(WORK TASK) Retrieve every line from the records in which the word "nach" occurs.

————————

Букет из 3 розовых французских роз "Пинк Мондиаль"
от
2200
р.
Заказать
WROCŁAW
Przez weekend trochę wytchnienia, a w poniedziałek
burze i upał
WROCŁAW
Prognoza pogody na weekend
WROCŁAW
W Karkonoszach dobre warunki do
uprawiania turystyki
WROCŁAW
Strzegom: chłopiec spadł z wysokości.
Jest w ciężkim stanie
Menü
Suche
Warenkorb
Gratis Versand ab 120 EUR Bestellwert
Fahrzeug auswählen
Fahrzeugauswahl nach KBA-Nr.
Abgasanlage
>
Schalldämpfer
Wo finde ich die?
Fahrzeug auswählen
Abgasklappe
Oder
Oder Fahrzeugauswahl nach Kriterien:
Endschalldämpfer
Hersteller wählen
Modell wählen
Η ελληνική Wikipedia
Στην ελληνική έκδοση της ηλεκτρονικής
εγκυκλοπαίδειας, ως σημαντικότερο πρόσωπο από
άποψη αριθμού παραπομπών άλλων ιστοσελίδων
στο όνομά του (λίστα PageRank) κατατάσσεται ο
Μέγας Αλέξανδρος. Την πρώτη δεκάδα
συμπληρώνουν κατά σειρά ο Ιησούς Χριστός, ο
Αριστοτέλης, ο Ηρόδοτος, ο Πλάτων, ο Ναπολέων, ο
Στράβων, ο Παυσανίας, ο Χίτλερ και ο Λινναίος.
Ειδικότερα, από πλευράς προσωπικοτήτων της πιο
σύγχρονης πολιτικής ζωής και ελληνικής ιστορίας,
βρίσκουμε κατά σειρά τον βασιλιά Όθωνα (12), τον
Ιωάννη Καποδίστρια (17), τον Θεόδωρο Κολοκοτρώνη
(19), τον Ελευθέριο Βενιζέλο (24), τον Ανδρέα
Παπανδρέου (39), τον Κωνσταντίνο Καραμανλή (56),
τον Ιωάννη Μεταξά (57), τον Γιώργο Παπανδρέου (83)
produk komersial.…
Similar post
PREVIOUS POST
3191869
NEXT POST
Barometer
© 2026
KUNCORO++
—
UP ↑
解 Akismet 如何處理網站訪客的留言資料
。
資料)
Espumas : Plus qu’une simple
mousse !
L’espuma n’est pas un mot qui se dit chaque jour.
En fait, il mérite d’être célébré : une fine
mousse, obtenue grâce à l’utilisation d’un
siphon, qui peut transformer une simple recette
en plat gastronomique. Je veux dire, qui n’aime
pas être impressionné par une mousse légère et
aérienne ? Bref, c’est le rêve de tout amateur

————————

(ANSWER TO THE PROBLEM)
Fahrzeugauswahl nach KBA-Nr.
Oder Fahrzeugauswahl nach Kriterien:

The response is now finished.